Esse certo coquetel – que ainda não tinha nome – era feito originalmente de cognac. Mas obter a matéria-prima era cada vez mais difícil. A phylloxera, aquela praga microscópica que redefiniu a viticultura europeia, devastara os vinhedos franceses. O fornecimento de cognac minguou, e Nova Orleans precisou olhar para dentro. O substituto natural foi o whiskey de centeio, abundante nos Estados Unidos, sobretudo no Nordeste, em Maryland e na Pensilvânia.

Aqui começa a zona cinzenta que David Wondrich adora esmiuçar. O coquetel que viria a ser chamado de Sazerac não nasceu pronto. Era, antes, um cock-tail genérico: destilado, açúcar, bitters. Os bitters, aliás, são outra história confusa. A versão oficial celebra os Peychaud’s, criados pelo farmacêutico Antoine Amédée Peychaud. Mas os registros da época mostram que circulavam diferentes bitters em Nova Orleans, e que a associação exclusiva ao Peychaud’s só se firmou mais tarde, fruto de propaganda e conveniência.

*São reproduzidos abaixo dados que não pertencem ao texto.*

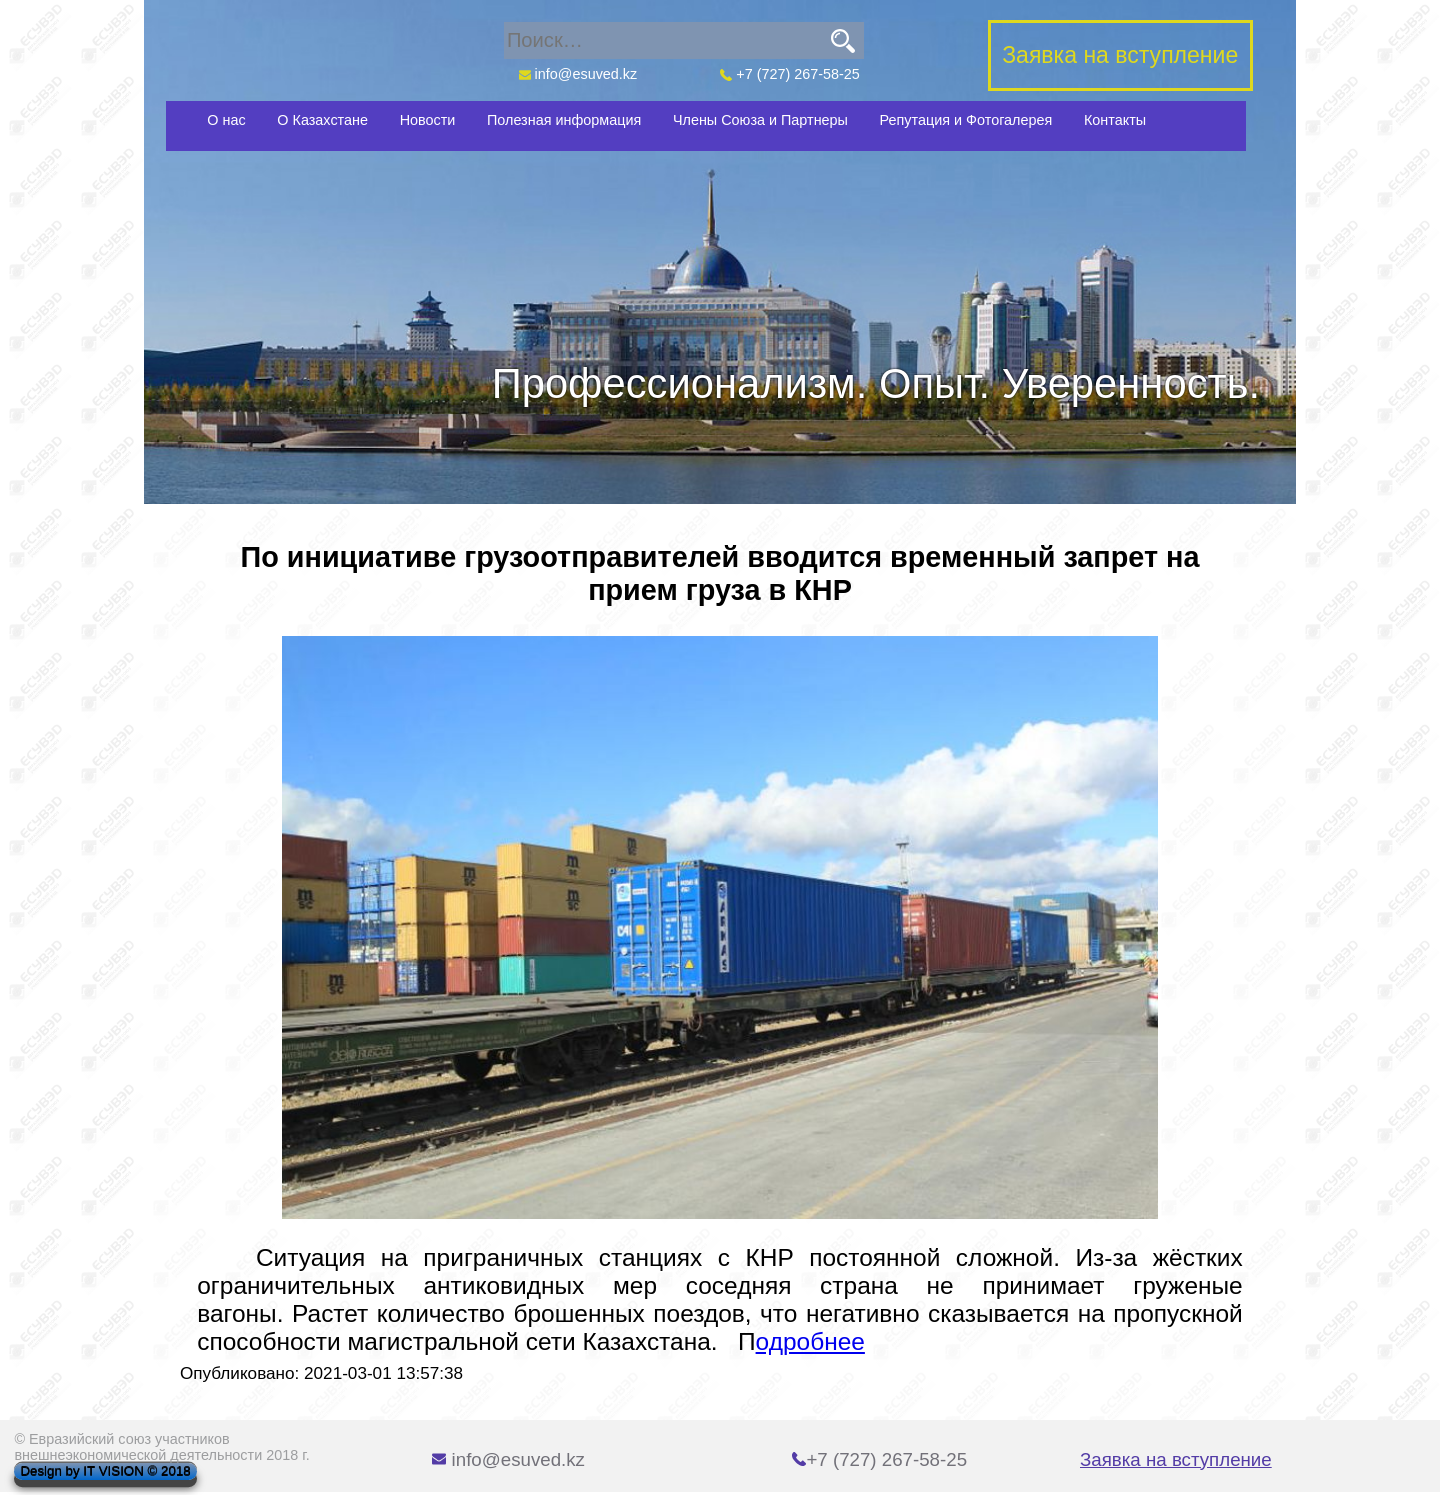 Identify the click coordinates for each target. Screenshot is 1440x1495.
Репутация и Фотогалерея (966, 120)
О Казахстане (322, 120)
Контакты (1115, 120)
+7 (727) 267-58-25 (790, 74)
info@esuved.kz (577, 74)
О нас (226, 120)
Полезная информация (564, 120)
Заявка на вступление (1176, 1459)
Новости (428, 120)
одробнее (810, 1341)
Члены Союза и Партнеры (760, 120)
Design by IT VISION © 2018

De todo modo, o drink ganhou fama e identidade no Sazerac Coffee House, que emprestou seu nome à mistura. Entra então Thomas Handy. Empreendedor no melhor e pior sentido da palavra, ele assumiu o controle do Sazerac Coffee House em meados da década de 1860. Foi Handy quem consolidou a marca “Sazerac” como sinônimo do coquetel. Sob sua batuta, o Sazerac deixou de ser apenas uma receita e se tornou um ícone, que, mais tarde, quase virou sinônimo de rye whiskey.

Handy

A mashbill do Sazerac Rye não é divulgada oficialmente – a Buffalo Trace, proprietária da marca, é bem reservada quanto à receita de seus produtos. Mas, estima-se que tenha algo como 51% de centeio, 39% de milho e 10% de cevada maltada. É o estilomais tradicional “low-rye” dos whiskies de centeio do Kentucky – em oposição àqueles que eram produzidos no norte dos Estados Unidos.

Sensorialmente, o Sazerac Rye traz um adocicado de açúcar mascavo, com cravo, pimenta, canela e hortelã. Não é um rye “old-school”. Ele troca pungência por equilíbrio e versatilidade. Isso o faz perfeito para os coquetéis clássicos, mas, também, excelente para se beber puro. O álcool, a 45%, é bem integrado, e a finalização, herbal e adocicada.

O Sazerac Rye é, no fim das contas, a consolidação de uma longa cadeia de acidentes históricos: a phylloxera que obrigou a troca do cognac pelo rye, o marketing esperto de Thomas Handy, a persistência de Nova Orleans em transformar improviso em tradição. Dentro da garrafa não há apenas centeio, milho e cevada maltada. Há também duas centenas de anos de caos destilado, reduzido a uma narrativa elegante o bastante para atravessar fronteiras — inclusive a do Brasil. Se hoje ele dá nome a este cão carioca radicado em São Paulo, é porque certas histórias, mesmo quando confusas, terminam em legado.

SAZERAC RYE

Tipo: Rye Whiskey

Marca: Sazerac

Região: N/A

ABV: 45%

Notas de prova:

Aroma: Açucar mascavo, caramelo, cravo, hortelã

Sabor: Adocicado e herbal, com pimenta do reino, cravo, canela. O final é longo, adocicado e herbal.